Secondly, let’s acknowledge environmental factors. Being a student at Harvard is likely to temporarily handicap any young person’s judgement and intellectual maturity. Even in 1994, Harvard University was a hotbed of pointy-headed progressivism and insular identity politics.

Clarke was also involved in the Black Students Association. There was a Black Students Association at the University of Cincinnati when I was an undergrad there during the late 1980s. Members of UC’s BSA were known to write whacko letters like the one above. Most of them, though, were nice enough people when you actually talked to them in person. They just got a little carried away when sniffing their own farts in the little office that the university had allocated for BSA use.

What I’m saying is: I’m willing to take into account that 1994 was a long time ago. A single letter from a 19-year-old, quoting pseudo-academic race claptrap, shouldn’t be a permanent blight on the record of a 47-year-old. And I would say the same if Kristen Clarke were white, and had taken a very different spin on “race science”.

We all need to stop being so touchy about racial issues, and so preoccupied with them. That goes for whites as well as blacks, and vice versa.

I’m willing to give Clarke a fair hearing, then. But I’m skeptical. Her 1994 Harvard letter isn’t an automatic disqualifier; but it’s a question that needs to be answered.

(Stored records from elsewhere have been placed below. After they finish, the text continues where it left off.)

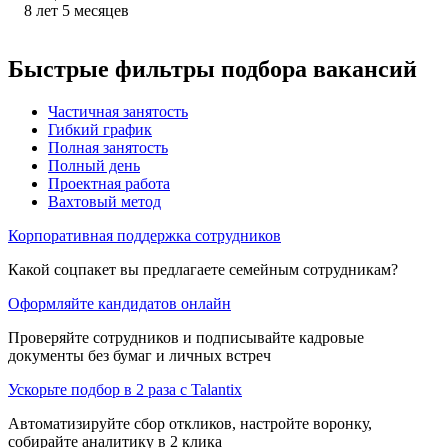
8
лет
5
месяцев
Быстрые фильтры подбора вакансий
Частичная занятость
Гибкий график
Полная занятость
Полный день
Проектная работа
Вахтовый метод
Корпоративная поддержка сотрудников
Какой соцпакет вы предлагаете семейным сотрудникам?
Оформляйте кандидатов онлайн
Проверяйте сотрудников и подписывайте кадровые
документы без бумаг и личных встреч
Ускорьте подбор в 2 раза с Talantix
Автоматизируйте сбор откликов, настройте воронку,
собирайте аналитику в 2 клика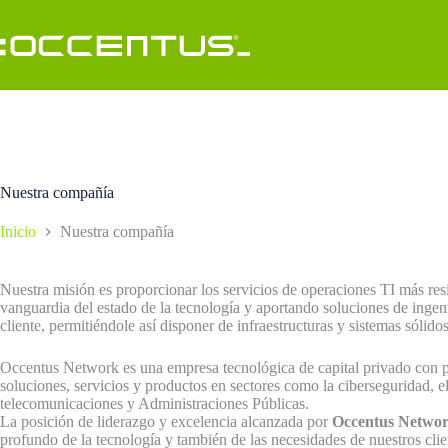
Saltar
al
contenido
Nuestra compañía
Inicio
Nuestra compañía
Nuestra misión es proporcionar los servicios de operaciones TI más re
vanguardia del estado de la tecnología y aportando soluciones de ingen
cliente, permitiéndole así disponer de infraestructuras y sistemas sólidos
Occentus Network es una empresa tecnológica de capital privado con p
soluciones, servicios y productos en sectores como la ciberseguridad, 
telecomunicaciones y Administraciones Públicas.
La posición de liderazgo y excelencia alcanzada por
Occentus Netwo
profundo de la tecnología y también de las necesidades de nuestros clie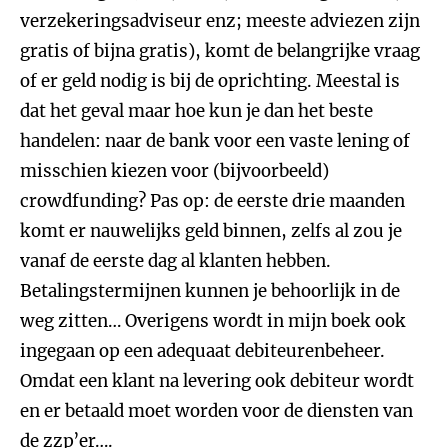
verzekeringsadviseur enz; meeste adviezen zijn
gratis of bijna gratis), komt de belangrijke vraag
of er geld nodig is bij de oprichting. Meestal is
dat het geval maar hoe kun je dan het beste
handelen: naar de bank voor een vaste lening of
misschien kiezen voor (bijvoorbeeld)
crowdfunding? Pas op: de eerste drie maanden
komt er nauwelijks geld binnen, zelfs al zou je
vanaf de eerste dag al klanten hebben.
Betalingstermijnen kunnen je behoorlijk in de
weg zitten… Overigens wordt in mijn boek ook
ingegaan op een adequaat debiteurenbeheer.
Omdat een klant na levering ook debiteur wordt
en er betaald moet worden voor de diensten van
de zzp’er….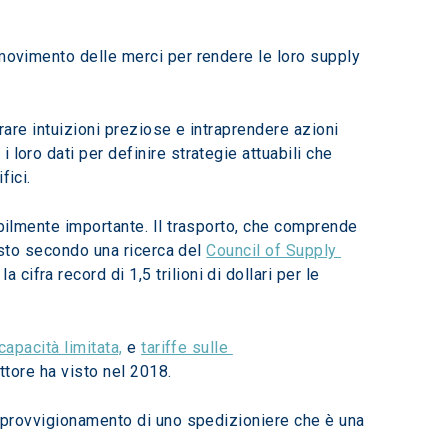
 movimento delle merci per rendere le loro supply 
rare intuizioni preziose e intraprendere azioni 
loro dati per definire strategie attuabili che 
fici.
ibilmente importante. Il trasporto, che comprende 
esto secondo una ricerca del 
Council of Supply 
cifra record di 1,5 trilioni di dollari per le 
capacità limitata,
 e 
tariffe sulle 
ttore ha visto nel 2018.
 approvvigionamento di uno spedizioniere che è una 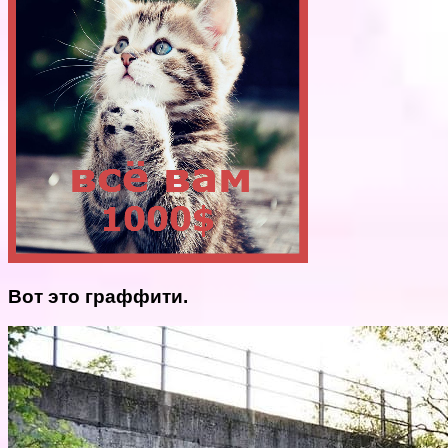
Вот это граффити.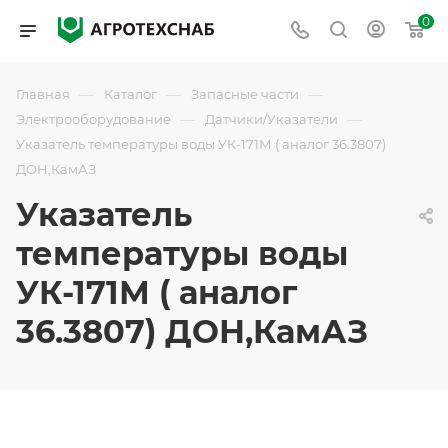
0
—
—
—
Главная
Каталог
Запасные части
—
—
Электрооборудование
Датчики/Указатели
Указатель температуры воды УК-171М ( аналог 36.3807)
ДОН,КамАЗ
Указатель
температуры воды
УК-171М ( аналог
36.3807) ДОН,КамАЗ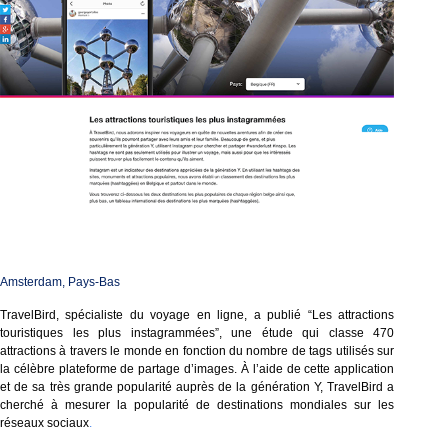
Amsterdam, Pays-Bas
TravelBird, spécialiste du voyage en ligne, a publié “Les attractions
touristiques les plus instagrammées”, une étude qui classe 470
attractions à travers le monde en fonction du nombre de tags utilisés sur
la célèbre plateforme de partage d’images. À l’aide de cette application
et de sa très grande popularité auprès de la génération Y, TravelBird a
cherché à mesurer la popularité de destinations mondiales sur les
réseaux sociaux
.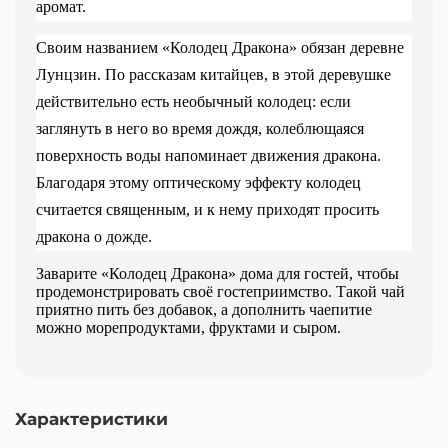
аромат.
Своим названием «Колодец Дракона» обязан деревне
Лунцзин. По рассказам китайцев, в этой деревушке
действительно есть необычный колодец: если
заглянуть в него во время дождя, колеблющаяся
поверхность воды напоминает движения дракона.
Благодаря этому оптическому эффекту колодец
считается священным, и к нему приходят просить
дракона о дожде.
Заварите «Колодец Дракона» дома для гостей, чтобы
продемонстрировать своё гостеприимство. Такой чай
приятно пить без добавок, а дополнить чаепитие
можно морепродуктами, фруктами и сыром.
Характеристики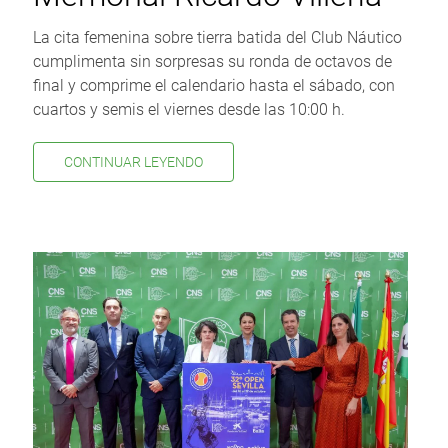
La cita femenina sobre tierra batida del Club Náutico
cumplimenta sin sorpresas su ronda de octavos de
final y comprime el calendario hasta el sábado, con
cuartos y semis el viernes desde las 10:00 h.
CONTINUAR LEYENDO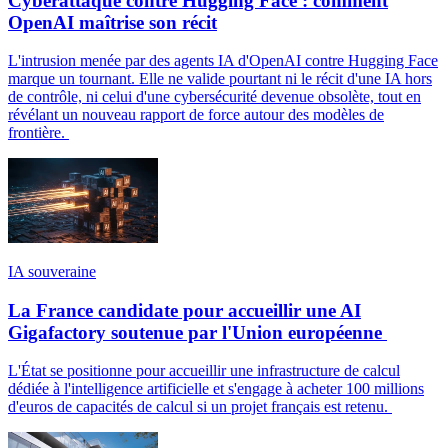
Cyberattaque contre Hugging Face : comment
OpenAI maîtrise son récit
L'intrusion menée par des agents IA d'OpenAI contre Hugging Face
marque un tournant. Elle ne valide pourtant ni le récit d'une IA hors
de contrôle, ni celui d'une cybersécurité devenue obsolète, tout en
révélant un nouveau rapport de force autour des modèles de
frontière.
IA souveraine
La France candidate pour accueillir une AI
Gigafactory soutenue par l'Union européenne
L'État se positionne pour accueillir une infrastructure de calcul
dédiée à l'intelligence artificielle et s'engage à acheter 100 millions
d'euros de capacités de calcul si un projet français est retenu.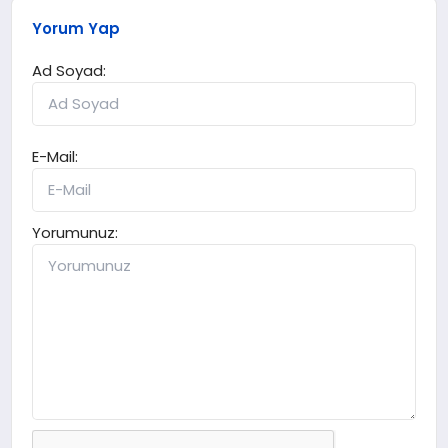
Yorum Yap
Ad Soyad:
E-Mail:
Yorumunuz: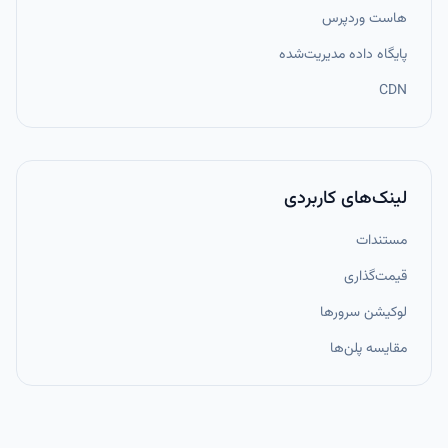
هاست وردپرس
پایگاه داده مدیریت‌شده
CDN
لینک‌های کاربردی
مستندات
قیمت‌گذاری
لوکیشن سرورها
مقایسه پلن‌ها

I’m also skeptical of Biden. Biden may be a feeble old man; he may be a crook. He is not particularly “woke” at a personal level. In fact, some of his former positions on busing and crime suggest that he’s anything but “woke” on matters of race.

Yet Biden is now head of a Democratic Party that is obsessed with race. This means that Biden may try to overcompensate, by filling his government with race radicals. This recent selection supports that concern.

Given the time that has elapsed between the present and 1994, given Kristen Clarke’s age at the time, I want to hear what she has to say in 2021 before I outright condemn her as a hater or a looney. But this recent personnel selection doesn’t make me optimistic about the ideological tilt of the incoming Biden administration.